Il richiamo della foresta rossa
Ascolto e leggo – ogni giorno, da più di tre mesi – affermazioni strabilianti sull’invasione dell’Ucraina. L’infamia – come vogliamo chiamarla? – viene taciuta; le responsabilità, sfumate; l’orrore, addolcito. Poiché quelle opinioni arrivano anche da persone intelligenti, mi domando: c’è qualcosa che mi sfugge? La guerra è una grandine che distrugge i pensieri. Forse sta accadendo anche a me, e non me ne rendo conto.
Qualche esempio del mio stupore. Carlo Rovelli, fisico: «Bisogna uscire da questa logica per cui bisogna stare da una parte o dall’altra». Mi perdoni, professore, ma questa logica appare invece rigorosa. Dobbiamo condannare l’aggressore e sostenere l’aggredito. L’equidistanza, davanti all’orrore che vediamo, è una forma di astensione. Un errore che abbiamo già commesso, nel XX secolo, e l’abbiamo pagato caro.
Ginevra Bompiani, editrice e scrittrice: «Fino all’anno scorso prendevo come unità di misura il Covid, ma era più facile perché nessuno aveva una posizione ragionevole (…) Ora con la guerra è diverso, perché la metà del Paese è contro il governo sull’invio delle armi» e «Draghi se ne frega». Mi scusi, ma esiste un parlamento, e sostiene la posizione del governo. E poi: se non aiutiamogli ucraini a resistere, dovranno arrendersi, con le conseguenze del caso. Oppressione per loro, nuovi rischi per noi.

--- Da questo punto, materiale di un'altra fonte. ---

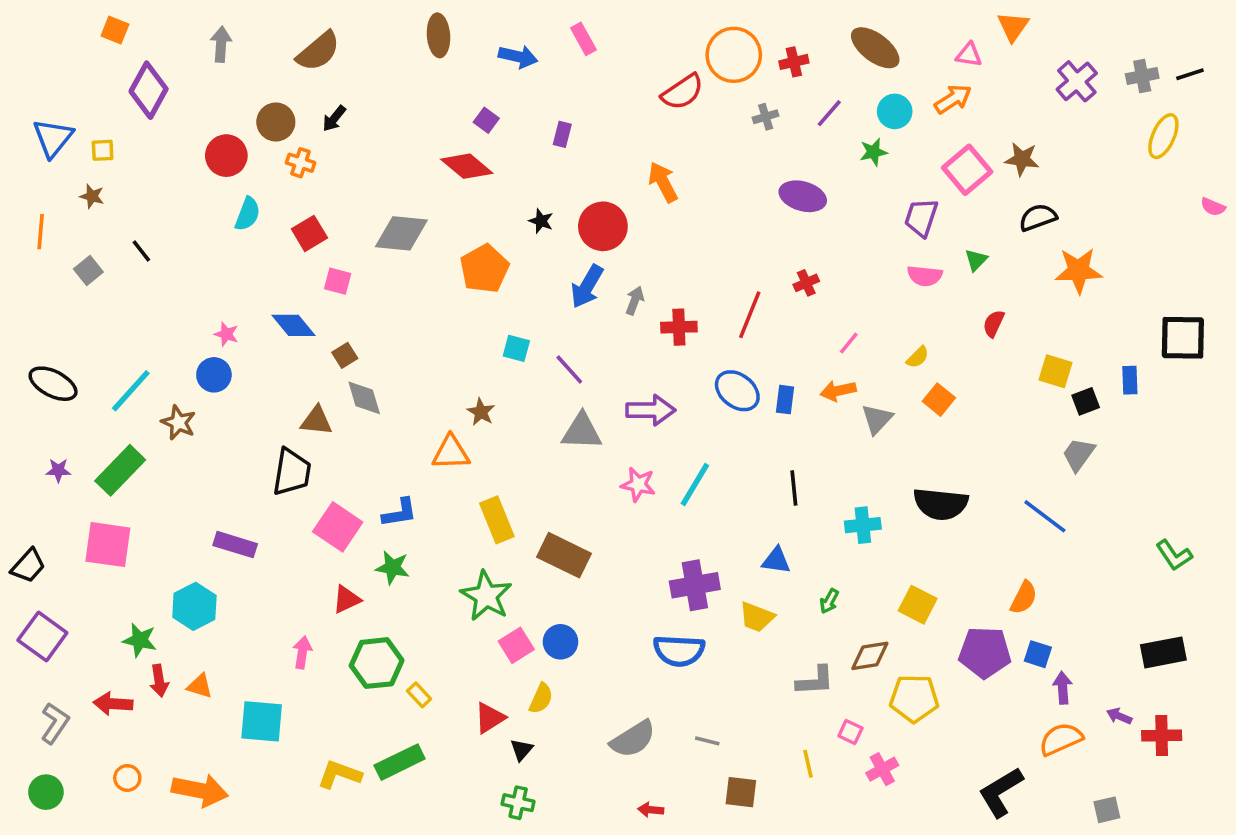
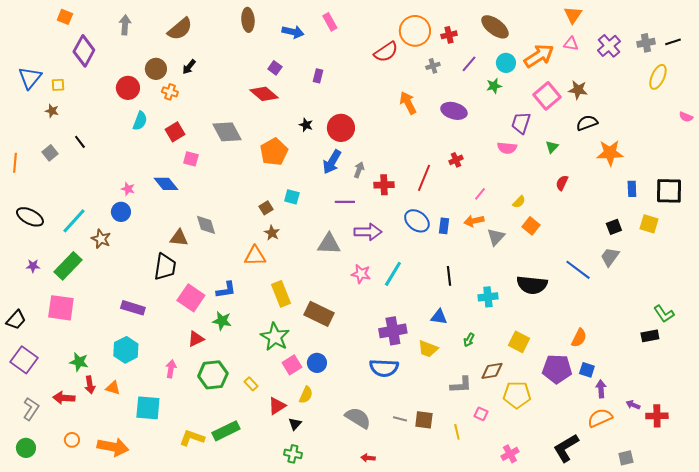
pink triangle: (969, 55) -> (571, 44), moved
orange arrow: (953, 99) -> (539, 56), size x1.4
orange arrow: (663, 182) -> (408, 103), moved
orange line: (41, 232) -> (15, 163), moved
gray diamond: (401, 233) -> (227, 132), turned 56
pink semicircle: (925, 276) -> (507, 148), moved
brown square: (345, 355) -> (266, 208), moved
purple line: (569, 370) -> (345, 202), moved, turned -48
yellow square: (1056, 371) -> (649, 224), moved
blue rectangle: (1130, 380) -> (632, 189), moved
blue line: (1045, 516) -> (578, 270), moved
cyan hexagon: (194, 606) -> (126, 350), moved
black rectangle: (1163, 652) -> (650, 336), moved, size x0.7
yellow rectangle: (419, 695) -> (251, 384), moved
gray semicircle: (633, 739) -> (358, 418), turned -116
pink cross: (882, 769) -> (510, 454), moved
brown square: (741, 792) -> (424, 420), moved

Michele Santoro, giornalista televisivo: «Putin non è il nostro peggior nemico, il nemico più mostruoso è la guerra». Mi perdoni, il decorato collega, ma davvero non capisco. Chi l’ha scatenata, questa guerra? Io? Lei? Il Grande Puffo? Questa guerra insensata – città distrutte, civili uccisi, bambini deportati, rischi globali – l’ha voluta, preparata (negandolo) e scatenata una persona, e si chiama Vladimir Putin. E lui potrebbe farla smettere: anche oggi. Vogliamo dirlo?